Page-level text extractions:

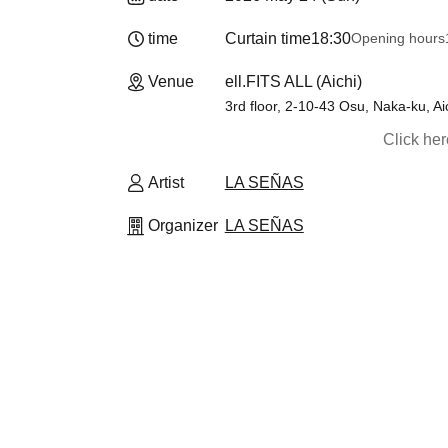
time
Curtain time
18:30
Opening hours
Venue
ell.FITS ALL (Aichi)
3rd floor, 2-10-43 Osu, Naka-ku, Ai
Click he
Artist
LA SEÑAS
Organizer
LA SEÑAS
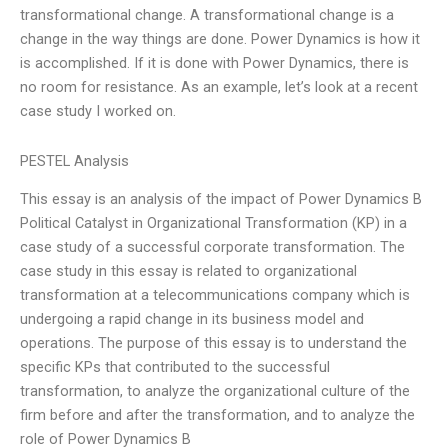
transformational change. A transformational change is a
change in the way things are done. Power Dynamics is how it
is accomplished. If it is done with Power Dynamics, there is
no room for resistance. As an example, let’s look at a recent
case study I worked on.
PESTEL Analysis
This essay is an analysis of the impact of Power Dynamics B
Political Catalyst in Organizational Transformation (KP) in a
case study of a successful corporate transformation. The
case study in this essay is related to organizational
transformation at a telecommunications company which is
undergoing a rapid change in its business model and
operations. The purpose of this essay is to understand the
specific KPs that contributed to the successful
transformation, to analyze the organizational culture of the
firm before and after the transformation, and to analyze the
role of Power Dynamics B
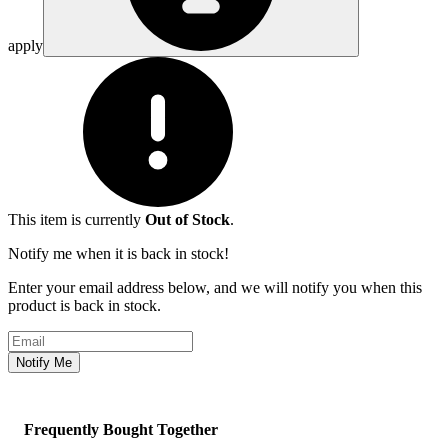
apply
This item is currently
Out of Stock
.
Notify me when it is back in stock!
Enter your email address below, and we will notify you when this
product is back in stock.
Email address
Notify Me
Frequently Bought Together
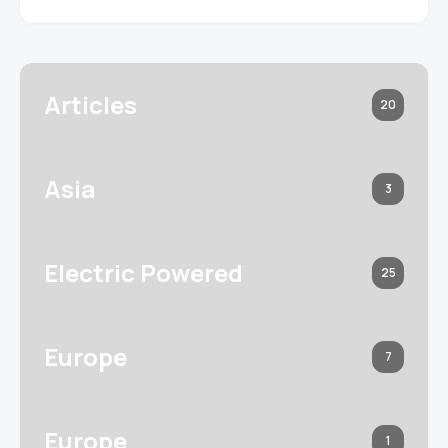
Articles
20
Asia
3
Electric Powered
25
Europe
7
Europe
1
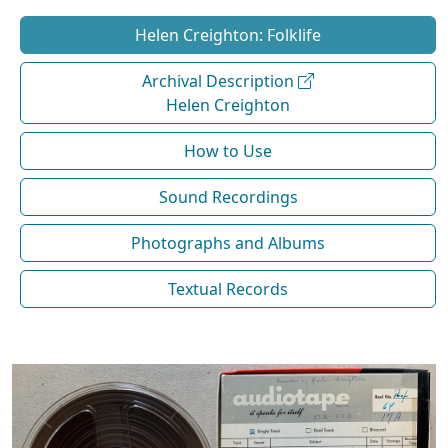
Helen Creighton: Folklife
Archival Description
Helen Creighton
How to Use
Sound Recordings
Photographs and Albums
Textual Records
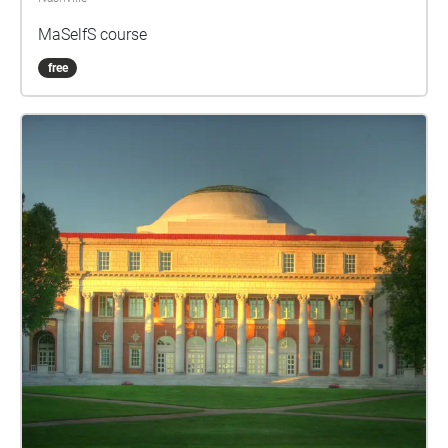
MaSelfS course
free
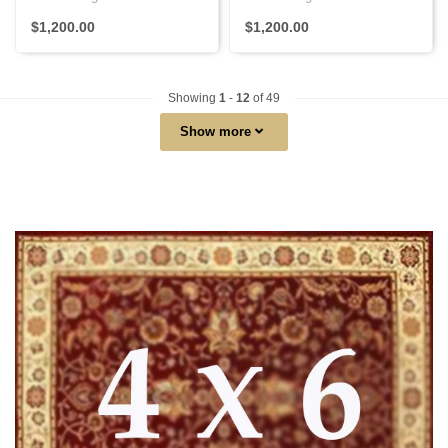
with Persian knots, featur..
using Persian knots, with ..
$1,200.00
$1,200.00
Showing
1
-
12
of 49
Show more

→ WORK INSTRUCTIONS
Go through the data above and copy each line that holds the word "change".

→ SOLUTION TO THE EXERCISE
transformational change. A transformational change is a
change in the way things are done. Power Dynamics is how it
undergoing a rapid change in its business model and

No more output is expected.